* _What you will do_
Would you give the listing again exactly, without its images?
»»
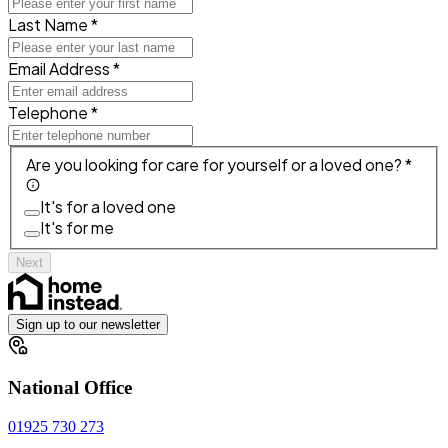
Last Name *
Email Address *
Telephone *
Are you looking for care for yourself or a loved one? *
It's for a loved one
It's for me
Next
Sign up to our newsletter
National Office
01925 730 273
««
* _Answer space_
Last Name *
Email Address *
Telephone *
Are you looking for care for yourself or a loved one? *
It's for a loved one
It's for me
Next
Sign up to our newsletter
National Office
01925 730 273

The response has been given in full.